### Brief
Transcribe every entry word for word.

<<<<

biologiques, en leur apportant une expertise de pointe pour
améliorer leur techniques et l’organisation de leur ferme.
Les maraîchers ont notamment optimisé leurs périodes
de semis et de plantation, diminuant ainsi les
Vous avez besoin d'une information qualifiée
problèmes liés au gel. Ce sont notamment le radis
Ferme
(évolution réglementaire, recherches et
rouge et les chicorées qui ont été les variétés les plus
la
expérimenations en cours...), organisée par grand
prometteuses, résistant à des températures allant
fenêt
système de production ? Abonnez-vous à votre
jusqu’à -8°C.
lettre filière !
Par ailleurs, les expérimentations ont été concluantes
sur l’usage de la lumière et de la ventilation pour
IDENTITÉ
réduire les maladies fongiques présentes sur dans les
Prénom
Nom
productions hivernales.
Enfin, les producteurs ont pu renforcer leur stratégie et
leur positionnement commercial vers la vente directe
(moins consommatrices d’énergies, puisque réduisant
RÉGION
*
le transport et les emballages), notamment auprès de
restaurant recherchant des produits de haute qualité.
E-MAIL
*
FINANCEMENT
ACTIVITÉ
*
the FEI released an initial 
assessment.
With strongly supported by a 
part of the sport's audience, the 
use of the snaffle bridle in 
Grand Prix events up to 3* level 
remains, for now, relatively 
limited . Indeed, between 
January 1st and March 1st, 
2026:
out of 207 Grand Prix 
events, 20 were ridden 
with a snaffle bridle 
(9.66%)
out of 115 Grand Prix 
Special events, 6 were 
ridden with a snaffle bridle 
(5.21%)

>>>>

### Finished exercise
biologiques, en leur apportant une expertise de pointe pour
améliorer leur techniques et l’organisation de leur ferme.
Les maraîchers ont notamment optimisé leurs périodes
de semis et de plantation, diminuant ainsi les
Vous avez besoin d'une information qualifiée
problèmes liés au gel. Ce sont notamment le radis
Ferme
(évolution réglementaire, recherches et
rouge et les chicorées qui ont été les variétés les plus
la
expérimenations en cours...), organisée par grand
prometteuses, résistant à des températures allant
fenêt
système de production ? Abonnez-vous à votre
jusqu’à -8°C.
lettre filière !
Par ailleurs, les expérimentations ont été concluantes
sur l’usage de la lumière et de la ventilation pour
IDENTITÉ
réduire les maladies fongiques présentes sur dans les
Prénom
Nom
productions hivernales.
Enfin, les producteurs ont pu renforcer leur stratégie et
leur positionnement commercial vers la vente directe
(moins consommatrices d’énergies, puisque réduisant
RÉGION
*
le transport et les emballages), notamment auprès de
restaurant recherchant des produits de haute qualité.
E-MAIL
*
FINANCEMENT
ACTIVITÉ
*
the FEI released an initial 
assessment.
With strongly supported by a 
part of the sport's audience, the 
use of the snaffle bridle in 
Grand Prix events up to 3* level 
remains, for now, relatively 
limited . Indeed, between 
January 1st and March 1st, 
2026:
out of 207 Grand Prix 
events, 20 were ridden 
with a snaffle bridle 
(9.66%)
out of 115 Grand Prix 
Special events, 6 were 
ridden with a snaffle bridle 
(5.21%)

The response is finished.